Before diving into titles from 1985, I have to back track with two key experiences I have had for the year. The first being the airing of Robotech, which as a child became the keystone that solidified my love for Japanese animation. Criticize, or praise the show if you wish, but for what it was for my life at that time… it was just, perfect. Also my first panel presentation I gave was about the year 1985. What a coincidence to give a presentation in 2015 and needing a topic when 30 years prior was a storehouse of awesome anime from 1985. Again… perfect. Some titles I knew well, some I got acquainted with for the first time and some I never knew existed became familiar. It was scary, but highly rewarding, as that panel gave me confidence and allowed me to share something I loved and know I was in good company.

1985 was a classic year for the direct to video OVA market. Having only existed for a year and change, 1985 would breed many classics and stand as a testament for quality productions. Titles such as Area 88, Bobby’s Girl, Cosmo Police JustyDream Dimension Hunter Fandora, Dream Hunter RemFight! Iczer-OneFire Tripper, Leda: Fantastic Adventure of Yohko and Megazone 23 all had a place to shine outside the normal confines of cinema and television. One could create original work that may not fit into the two previous categories and be both of high quality and in some cases commercially successful. Yet the format also allowed previously created properties a chance to expand beyond their own previously created spaces. OVAs would feature titles that gave more depth, or alternate stories to Armored Trooper Votoms, Dirty Pair, Fairy Princess Minky Momo, Genesis Climber MospeadaGoShogun, Magical Angel Creamy Mami and Galactic Drifter Vifam. Of course all of these titles were released on analog formats like VHS and LaserDisc. DVD, Blu-Ray and even streaming were still far off sci-fi concepts in the mid 1980s.

And what of the big screen? Anime cinema of 1985 has quite a few options from the entertaining to the challenging to the… ee… shameful, perhaps. Action and adventure abound in the Dagger of Kamui, Vampire Hunter D and Lupin III: Legend of the Gold of Babylon (Pink jacket!). Sanrio released Fairy Florence/A Journey Through Fairyland and Mamoru Oshii challenged us with the haunting Angel’s Egg. Even more challenging was a rare film called The Death Lullaby, or Lullaby to the Big Sleep; a very intense psychological portrait. My favorite film from 1985 is the gentle and melancholy Night on the Galactic Railroad. Outer space, trains, cats and deep philosophy… perfect. And then there was Odin: Photon Space Sailer Starlight… ODIN! Some folks love it, but I often times end up falling asleep though it.
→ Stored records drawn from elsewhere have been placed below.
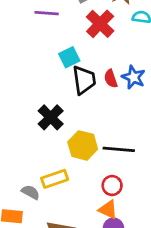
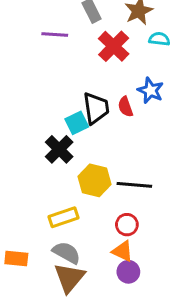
cyan square: (69, 57) -> (77, 123), moved
blue star: (133, 77) -> (150, 91), moved
gray semicircle: (31, 192) -> (66, 253), moved, size x1.4

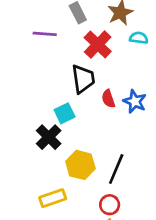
blue star: (150, 91) -> (135, 101), moved
black trapezoid: (96, 108) -> (83, 79), moved
black line: (134, 185) -> (116, 169), turned -72

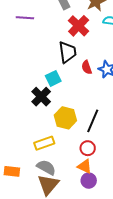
purple line: (45, 34) -> (25, 18), moved

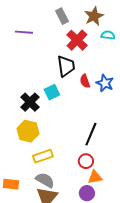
black cross: (41, 97) -> (30, 102), moved
yellow hexagon: (65, 118) -> (28, 131), moved
orange triangle: (85, 166) -> (95, 177), moved, turned -35

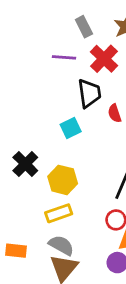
purple line: (24, 32) -> (64, 57), moved
black cross: (30, 102) -> (25, 164), moved
yellow hexagon: (28, 131) -> (63, 180), moved

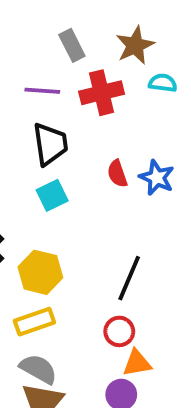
red cross: (104, 59) -> (102, 93), turned 32
black trapezoid: (89, 93) -> (50, 144), moved

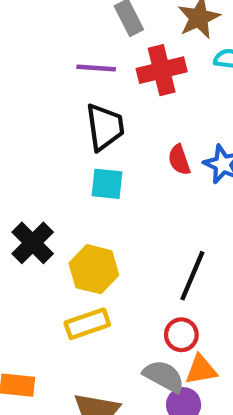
cyan square: (52, 195) -> (107, 184), turned 32
gray semicircle: (38, 369) -> (164, 376), moved

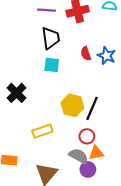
yellow hexagon: (94, 269) -> (72, 105), moved

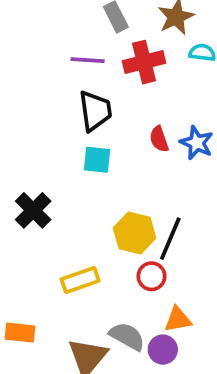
red circle: (87, 136) -> (152, 276), moved
gray semicircle: (79, 156) -> (127, 336), moved

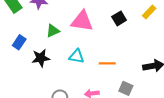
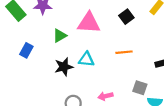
black star: (41, 58) -> (64, 67), moved
orange line: (107, 63) -> (124, 52), moved

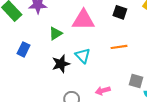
black square: (126, 17) -> (120, 12), turned -32
cyan triangle: (86, 59) -> (83, 56), turned 42

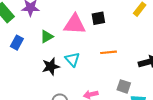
black square: (120, 12) -> (98, 18), moved, turned -32
blue rectangle: (24, 49) -> (17, 43), moved

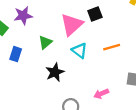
pink triangle: (75, 24) -> (72, 25), turned -35
cyan triangle: (72, 59) -> (79, 51), moved

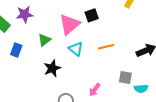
pink arrow: (101, 94) -> (95, 90), turned -32

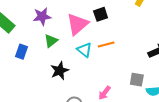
purple star: (25, 14) -> (42, 16), moved
orange line: (106, 47) -> (106, 45), moved

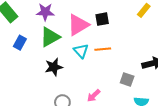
green triangle: (51, 41) -> (50, 37), size x1.5
gray square: (137, 80) -> (127, 80), moved

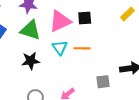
green triangle: (50, 37) -> (30, 30), turned 40
gray square: (127, 80) -> (103, 82), turned -32

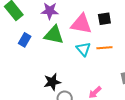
pink triangle: (60, 21) -> (81, 24), turned 40
black star: (31, 61) -> (52, 82), moved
That leaves us with television for our final category. It is a good thing it is 2019 and not 1985 because I would be watching way more TV than I do now. …wait? Besides anime I don’t watch hardly any TV anymore, well except for an occasional weather report. If it were 1985 I would be wearing out a few couches watching the great mecha titles like Mobile Suit Zeta Gundam and Blue Comet SPT Layzner and more average titles like Dancougar and Tobikage. But then there are the shojo titles like Alpen Rose, Little Princess Sara and Pierrot’s Magical Star Magical Emi which will require another couch. And then there was the Dirty Pair, High School Kimengumi (a Shonen Jump title), Musashi no Ken and a variation of GeGeGe no Kitaro. More couches! And finally Touch. All 101 episodes of baseball, drama and romance. That may require two couches to sit in and is the title I recommend the highest for all the TV series. Touch is so, so good! Don’t take my word for it though.
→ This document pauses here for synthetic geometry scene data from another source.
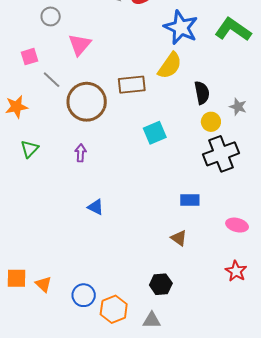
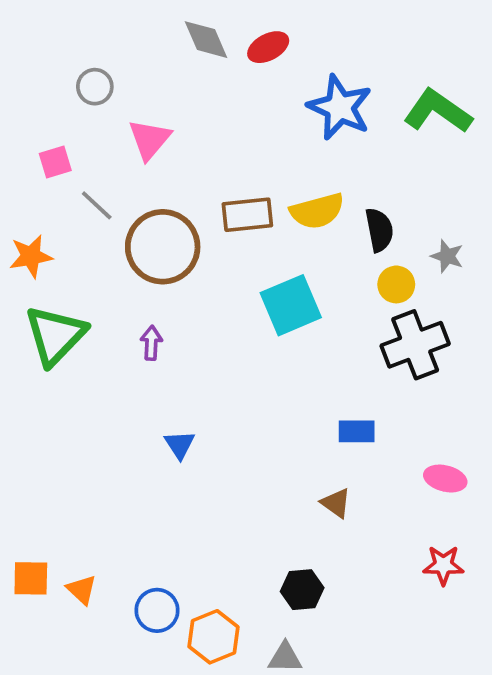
yellow semicircle: (170, 66) -> (317, 211), moved, turned 40
cyan square: (155, 133) -> (291, 305), size x1.4
green triangle: (29, 149) -> (55, 335), size x1.8
blue triangle: (96, 207) -> (180, 445), turned 30
red star: (236, 271) -> (443, 565), turned -30

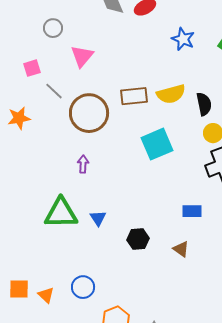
blue star: (340, 107) -> (183, 39), size x0.7
green triangle: (55, 335) -> (61, 213), moved, turned 45
black hexagon: (302, 590) -> (138, 239), moved
blue circle: (157, 610) -> (83, 287), moved

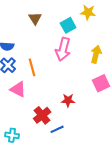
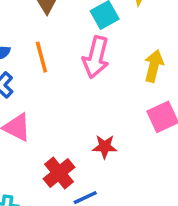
orange line: (32, 67) -> (41, 57), moved

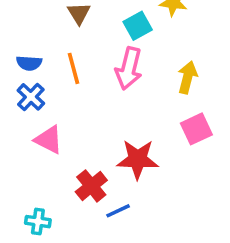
red star: (105, 147) -> (138, 159), size x1.6

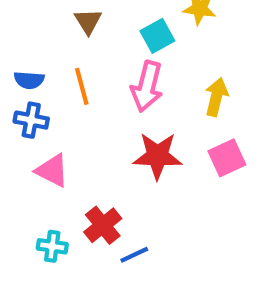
blue cross: (31, 97) -> (31, 120), turned -32
red star: (138, 159) -> (157, 156), moved
cyan cross: (38, 222) -> (52, 246), moved

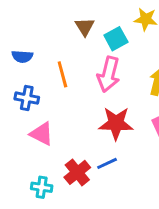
brown triangle: (88, 21) -> (85, 27), moved
blue semicircle: (29, 80) -> (22, 56), moved
blue line: (134, 255) -> (107, 163), moved

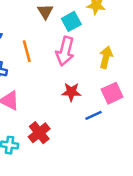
red star: (116, 123) -> (71, 92), size x0.7
blue line: (107, 163) -> (94, 115), moved

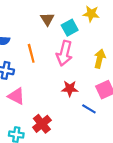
blue line: (94, 115) -> (89, 109), turned 56

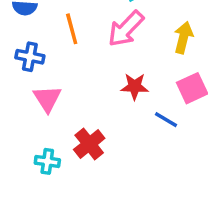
pink arrow: (64, 53) -> (126, 29), turned 30
pink triangle: (16, 96) -> (47, 99), turned 30

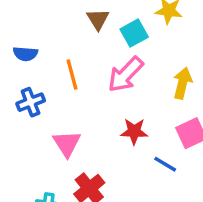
blue cross: (30, 57) -> (31, 102), turned -32
pink triangle: (47, 99) -> (67, 144), moved

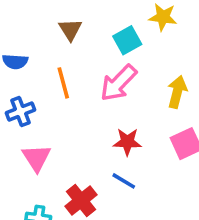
brown triangle: (98, 19) -> (70, 30), moved
pink triangle: (67, 144) -> (36, 158), moved
blue line: (165, 164) -> (124, 181), moved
Also of note for 1985 was the founding of Studio Ghibli after the runaway success of 1984’s Nausicaa of the Valley of the Wind. The first fruit to bear from the likes of Hayao Miyazaki and Isao Takahata came in 1986 with Castle in the Sky. And the rest they say, became history!

So welcome home, to my adopted home of 1985. Hope you stay long and enjoy the variety that made the year special. Of course this is but a mere sampling of the total output from 1985, but it is plenty to get one started. Now it looks like I am going to need some more couches for all these guests, especially if we watch the TV shows! What beverage suits your fancy?